On the way we passed a place on US 1 called Chap’s Steakhouse & Nite Club with a dozen or more cars in the parking lot. I have noticed the steakhouse many times in passing, but usually it looks abandoned, and more than once I’ve wondered if it were ever open. With all the cars in the parking lot and a blinking sign we thought we’d give it a try.
Passing through the front entrance we were both amazed at the size. It was huge. There must have been no less than a hundred tables and booths, a stage filled with amplifiers, drums, keyboard set ups and half a dozen guitars on stands, a salad bar twenty-five feet long, a dance floor big enough for thirty or forty dancers and at one end a square bar crowded with people. The bar was full but the dining tables, all one hundred of them, were vacant with not a soul to look at a menu, talk to a waiter-waitress or eat dinner. A vast empty dining room trembling with the huge sounds of a karaoke machine playing its wires and springs out without a singer at the mic. The hostess assured us we could order dinner then asked for my email address. I declined and started toward the dining area when she asked if she could give us name cards. Have you ever been offered a name card in a restaurant?

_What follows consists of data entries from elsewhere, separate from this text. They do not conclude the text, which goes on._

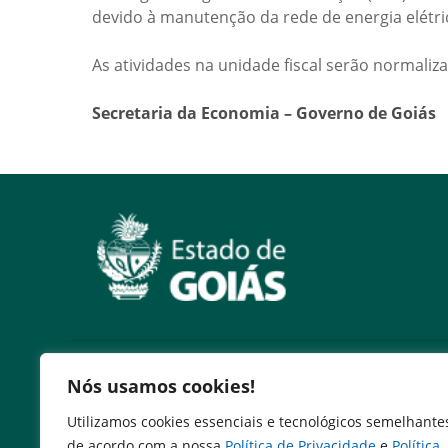
devido à manutenção da rede de energia elétri
As atividades na unidade fiscal serão normalizad
Secretaria da Economia – Governo de Goiás
Serviços
Nós usamos cookies!
Expresso Goiás
Utilizamos cookies essenciais e tecnológicos semelhante
Expresso Aplicações
de acordo com a nossa
Política de Privacidade
e
Política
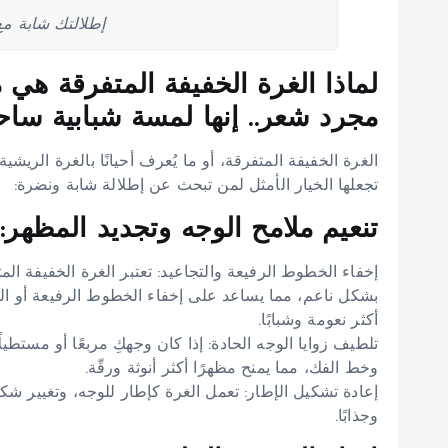
إطلالتك شابة مع
لماذا الغرة الخفيفة المتفرقة هي 
مجرد شعر.. إنها لمسة شبابية ساح
الغرة الخفيفة المتفرقة، أو ما يُعرف أحيانًا بالغرة الريشية
تجعلها الخيار الأمثل لمن تبحث عن إطلالة شابة ونضرة:
تنعيم ملامح الوجه وتجديد المظهر:
إخفاء الخطوط الرفيعة والتجاعيد: تعتبر الغرة الخفيفة ال
بشكل ناعم، مما يساعد على إخفاء الخطوط الرفيعة أو الت
أكثر نعومة وشبابًا.
تلطيف زوايا الوجه الحادة: إذا كان وجهكِ مربعًا أو مستطيلً
وخط الفك، مما يمنح مظهرًا أكثر أنوثة ورقّة.
إعادة تشكيل الإطار: تعمل الغرة كإطار للوجه، وتغيير شكل
وجذابًا.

It wasn't long before the waitress-owner brought two wrinkled mimeographed menus sealed inside dirty plastic. All of it could have easily fit on an index card, but it didn't much matter since the first three things we ordered they were out of. Suddenly the waitress-owner went away and after ten minutes another woman came and introduced herself as Arletta. She must have misplaced her name card. Anyway, she continued to tell us what was not available on the menu until it was whittled down to a Rueben sandwich with French fries. I asked about the salad bar after which Arletta took a slow look over in that direction, then back to me to say that there had never been a salad bar no matter what the sign said.
With Arletta barely off with our order for two Rueben sandwiches, (stopping on the way to take her shot at the pool table) the live karaoke started with a shattering guitar twang and suddenly someone named Kenny was singing his heart out and our ears off. Neither my friend nor I could identify the song and figured it must be an original. Whatever, it was very loud, very long and basically made up of three, maybe four phrases repeated over and over in a Joe Cocker growl. Then it was time for Dennis to try his hand at “New York, New York" in a version that attempted to mirror Frank Sinatra. Well, almost. Dennis sang to himself just off the front of the stage, bobbing or throwing out an arm on occasion, at the end bowing, mumbling “Thank you, thank you!” and blowing kisses to the empty dining room. The next singer was a gentleman in his mid-sixties who did all right, hit the notes and made them sound not bad if thunderous. His wife moved from one side to the other taking photos on her smartphone, and at the end asking her singer-husband to pose for several shots as if in mid-performance.
The Rueben sandwiches took thirty-five minutes and when they finally arrived at the table we got a story about the “House Chef” not being satisfied with the corned beef and driving off to the store himself for a fresh supply. To be fair, the sandwich was tasty but the fries were a formerly frozen mess. And the ketchup bottle, half full, had not been opened in maybe a month.
Obviously, it’s the crowded bar that keeps the place going. But you have to wonder what the owner cum waitress was thinking when she put in all those tables and booths and a twenty-five foot salad bar that never met a leaf of lettuce. Well, I think that what it adds up to is this: If you’re ever driving south on US 1 between Edgewater and Oak Hill, Florida, feel a bit hungry and see a big lit up steakhouse on the right hand side, then keep that wagon rolling unless you’re especially fond of a long-time-coming Rueben sandwich in a red plastic basket.